--- AVAILABLE DATA Enclosed Below ---

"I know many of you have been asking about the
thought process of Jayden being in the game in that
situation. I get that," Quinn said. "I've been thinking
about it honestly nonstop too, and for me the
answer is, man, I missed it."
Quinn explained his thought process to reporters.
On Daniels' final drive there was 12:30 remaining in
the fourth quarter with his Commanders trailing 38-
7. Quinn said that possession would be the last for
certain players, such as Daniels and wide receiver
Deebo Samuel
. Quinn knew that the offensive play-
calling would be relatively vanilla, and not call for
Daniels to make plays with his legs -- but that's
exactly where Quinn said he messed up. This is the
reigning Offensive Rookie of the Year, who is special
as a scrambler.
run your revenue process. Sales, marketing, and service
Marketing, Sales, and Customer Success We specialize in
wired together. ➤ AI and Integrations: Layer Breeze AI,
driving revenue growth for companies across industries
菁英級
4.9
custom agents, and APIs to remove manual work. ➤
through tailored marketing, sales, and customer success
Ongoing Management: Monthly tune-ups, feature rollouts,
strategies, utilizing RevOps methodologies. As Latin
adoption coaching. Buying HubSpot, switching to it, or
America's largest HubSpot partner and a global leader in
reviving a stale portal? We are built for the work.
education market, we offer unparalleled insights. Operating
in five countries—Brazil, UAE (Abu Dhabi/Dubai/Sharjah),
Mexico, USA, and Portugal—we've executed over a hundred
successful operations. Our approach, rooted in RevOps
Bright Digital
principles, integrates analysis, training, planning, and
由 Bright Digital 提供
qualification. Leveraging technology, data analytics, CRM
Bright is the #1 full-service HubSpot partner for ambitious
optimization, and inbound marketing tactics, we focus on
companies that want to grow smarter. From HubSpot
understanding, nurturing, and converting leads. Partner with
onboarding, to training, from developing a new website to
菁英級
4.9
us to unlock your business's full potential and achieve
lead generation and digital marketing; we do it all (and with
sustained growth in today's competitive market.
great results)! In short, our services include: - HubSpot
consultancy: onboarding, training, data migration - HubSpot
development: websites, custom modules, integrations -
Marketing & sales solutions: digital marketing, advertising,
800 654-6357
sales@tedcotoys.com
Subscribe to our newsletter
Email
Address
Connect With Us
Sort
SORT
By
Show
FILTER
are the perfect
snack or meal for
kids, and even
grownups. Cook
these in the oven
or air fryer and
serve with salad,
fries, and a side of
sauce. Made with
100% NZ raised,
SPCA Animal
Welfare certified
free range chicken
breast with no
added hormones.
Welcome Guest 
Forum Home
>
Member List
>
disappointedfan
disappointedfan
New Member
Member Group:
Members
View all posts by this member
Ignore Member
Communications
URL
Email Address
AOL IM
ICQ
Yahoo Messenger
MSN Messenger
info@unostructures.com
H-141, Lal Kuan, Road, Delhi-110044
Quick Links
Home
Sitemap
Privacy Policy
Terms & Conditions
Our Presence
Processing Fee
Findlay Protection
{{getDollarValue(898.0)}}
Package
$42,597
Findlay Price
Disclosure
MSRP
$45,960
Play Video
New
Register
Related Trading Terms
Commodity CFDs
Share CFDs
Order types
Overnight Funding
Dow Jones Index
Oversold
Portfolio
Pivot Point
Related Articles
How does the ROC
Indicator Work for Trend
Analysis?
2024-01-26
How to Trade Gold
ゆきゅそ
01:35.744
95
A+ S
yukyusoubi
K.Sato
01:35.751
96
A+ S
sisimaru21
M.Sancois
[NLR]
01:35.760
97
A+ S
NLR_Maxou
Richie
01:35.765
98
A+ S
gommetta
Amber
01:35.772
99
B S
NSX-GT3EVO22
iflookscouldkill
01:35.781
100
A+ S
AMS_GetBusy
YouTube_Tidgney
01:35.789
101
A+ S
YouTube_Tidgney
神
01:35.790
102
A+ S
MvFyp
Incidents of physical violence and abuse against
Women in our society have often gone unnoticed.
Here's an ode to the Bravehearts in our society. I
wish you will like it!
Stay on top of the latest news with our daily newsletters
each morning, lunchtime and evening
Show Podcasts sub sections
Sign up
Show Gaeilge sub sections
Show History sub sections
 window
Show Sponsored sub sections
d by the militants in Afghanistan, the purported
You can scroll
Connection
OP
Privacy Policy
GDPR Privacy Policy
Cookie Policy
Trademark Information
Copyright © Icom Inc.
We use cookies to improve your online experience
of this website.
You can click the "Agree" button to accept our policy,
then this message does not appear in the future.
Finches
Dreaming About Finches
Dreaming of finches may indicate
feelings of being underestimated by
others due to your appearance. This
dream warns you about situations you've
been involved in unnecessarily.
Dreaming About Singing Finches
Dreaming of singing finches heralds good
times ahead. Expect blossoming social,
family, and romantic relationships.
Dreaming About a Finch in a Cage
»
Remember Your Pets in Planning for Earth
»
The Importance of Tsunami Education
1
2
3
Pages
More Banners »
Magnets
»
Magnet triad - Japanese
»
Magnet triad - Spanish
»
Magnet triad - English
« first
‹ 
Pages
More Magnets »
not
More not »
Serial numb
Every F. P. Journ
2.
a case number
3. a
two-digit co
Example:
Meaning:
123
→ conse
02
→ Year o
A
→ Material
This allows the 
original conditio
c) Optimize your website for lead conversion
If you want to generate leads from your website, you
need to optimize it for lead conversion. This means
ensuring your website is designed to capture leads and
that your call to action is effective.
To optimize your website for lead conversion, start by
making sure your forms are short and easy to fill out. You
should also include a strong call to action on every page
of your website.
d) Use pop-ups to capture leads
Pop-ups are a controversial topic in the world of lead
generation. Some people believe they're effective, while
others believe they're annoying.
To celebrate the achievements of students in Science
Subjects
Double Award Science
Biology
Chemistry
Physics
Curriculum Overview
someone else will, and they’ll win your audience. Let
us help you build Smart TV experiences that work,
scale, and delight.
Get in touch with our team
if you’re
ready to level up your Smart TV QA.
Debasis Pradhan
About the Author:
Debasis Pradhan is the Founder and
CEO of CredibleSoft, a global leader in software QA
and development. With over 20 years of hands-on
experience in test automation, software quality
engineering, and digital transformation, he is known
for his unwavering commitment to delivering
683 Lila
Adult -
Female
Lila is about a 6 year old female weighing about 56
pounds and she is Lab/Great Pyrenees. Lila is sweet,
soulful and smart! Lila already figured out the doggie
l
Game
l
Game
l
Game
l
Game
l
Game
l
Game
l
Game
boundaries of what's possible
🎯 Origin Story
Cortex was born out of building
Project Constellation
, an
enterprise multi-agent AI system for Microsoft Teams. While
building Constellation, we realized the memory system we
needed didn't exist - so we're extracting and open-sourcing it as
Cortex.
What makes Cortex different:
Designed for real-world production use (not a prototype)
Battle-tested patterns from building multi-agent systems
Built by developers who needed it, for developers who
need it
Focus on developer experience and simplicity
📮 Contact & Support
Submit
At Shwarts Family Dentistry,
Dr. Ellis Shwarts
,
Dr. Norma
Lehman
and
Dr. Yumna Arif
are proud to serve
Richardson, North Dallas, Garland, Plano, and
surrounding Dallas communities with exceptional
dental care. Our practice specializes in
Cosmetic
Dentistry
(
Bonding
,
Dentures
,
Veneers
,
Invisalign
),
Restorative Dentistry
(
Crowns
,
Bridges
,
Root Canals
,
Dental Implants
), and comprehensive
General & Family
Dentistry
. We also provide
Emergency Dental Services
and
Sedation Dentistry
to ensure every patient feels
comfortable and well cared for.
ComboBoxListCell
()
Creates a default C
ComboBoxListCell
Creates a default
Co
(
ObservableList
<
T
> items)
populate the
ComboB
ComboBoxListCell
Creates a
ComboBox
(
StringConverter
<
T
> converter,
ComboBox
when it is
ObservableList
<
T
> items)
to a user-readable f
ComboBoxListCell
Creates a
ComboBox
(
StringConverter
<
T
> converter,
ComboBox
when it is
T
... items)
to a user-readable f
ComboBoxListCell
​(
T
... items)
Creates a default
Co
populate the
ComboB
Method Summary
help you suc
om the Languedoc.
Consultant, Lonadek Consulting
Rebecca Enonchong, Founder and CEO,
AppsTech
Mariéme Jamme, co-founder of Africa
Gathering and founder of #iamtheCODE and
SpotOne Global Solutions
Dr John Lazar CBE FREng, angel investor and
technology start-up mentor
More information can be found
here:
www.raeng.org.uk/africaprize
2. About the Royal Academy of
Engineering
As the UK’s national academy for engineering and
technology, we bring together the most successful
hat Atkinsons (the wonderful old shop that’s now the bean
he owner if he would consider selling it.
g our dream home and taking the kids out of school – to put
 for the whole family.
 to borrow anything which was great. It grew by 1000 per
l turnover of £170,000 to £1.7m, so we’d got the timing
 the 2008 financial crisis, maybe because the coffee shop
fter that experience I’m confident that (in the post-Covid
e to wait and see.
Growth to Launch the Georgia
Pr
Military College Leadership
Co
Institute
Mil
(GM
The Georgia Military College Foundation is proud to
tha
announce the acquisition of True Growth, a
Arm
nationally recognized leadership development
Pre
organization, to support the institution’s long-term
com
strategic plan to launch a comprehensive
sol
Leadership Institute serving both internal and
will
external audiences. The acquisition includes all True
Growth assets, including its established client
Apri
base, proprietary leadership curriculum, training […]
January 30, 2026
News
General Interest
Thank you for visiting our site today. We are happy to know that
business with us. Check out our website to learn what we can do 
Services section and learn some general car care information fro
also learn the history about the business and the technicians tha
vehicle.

--- End of Enclosed AVAILABLE DATA ---

** BRIEF **
Within the listing, how many lines hold "multi"? Write only that number.

** WRITTEN RESPONSE **
2